━━ SOURCE DATA ━━

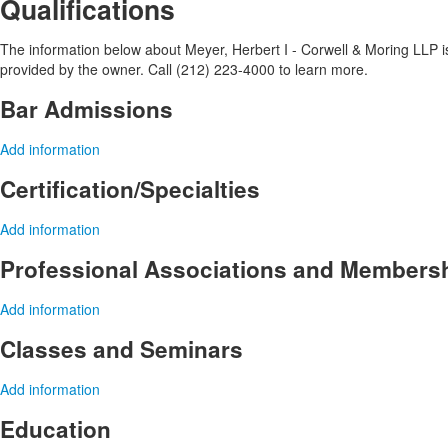
Qualifications
The information below about Meyer, Herbert I - Corwell & Moring LLP is 
provided by the owner. Call (212) 223-4000 to learn more.
Bar Admissions
Add information
Certification/Specialties
Add information
Professional Associations and Members
Add information
Classes and Seminars
Add information
Education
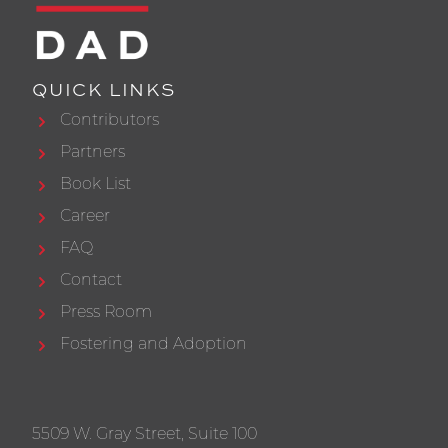
QUICK LINKS
Contributors
Partners
Book List
Career
FAQ
Contact
Press Room
Fostering and Adoption
5509 W. Gray Street, Suite 100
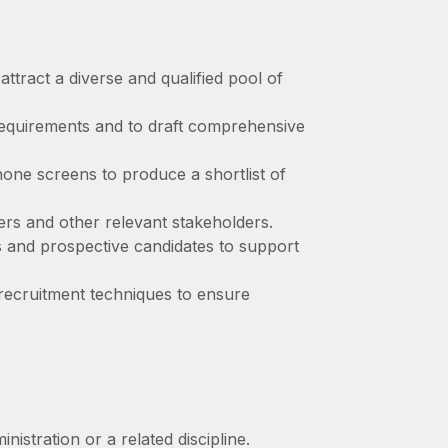
attract a diverse and qualified pool of
requirements and to draft comprehensive
hone screens to produce a shortlist of
ers and other relevant stakeholders.
ts and prospective candidates to support
recruitment techniques to ensure
stration or a related discipline.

━━━

* REQUIRED WORK:
Repeat the data exactly, without the pictures.

* OUTPUT OF THE TASK:
Qualifications
The information below about Meyer, Herbert I - Corwell & Moring LLP is 
provided by the owner. Call (212) 223-4000 to learn more.
Bar Admissions
Add information
Certification/Specialties
Add information
Professional Associations and Members
Add information
Classes and Seminars
Add information
Education
QUICK LINKS
Contributors
Partners
Book List
Career
FAQ
Contact
Press Room
Fostering and Adoption
5509 W. Gray Street, Suite 100
attract a diverse and qualified pool of
requirements and to draft comprehensive
hone screens to produce a shortlist of
ers and other relevant stakeholders.
ts and prospective candidates to support
recruitment techniques to ensure
stration or a related discipline.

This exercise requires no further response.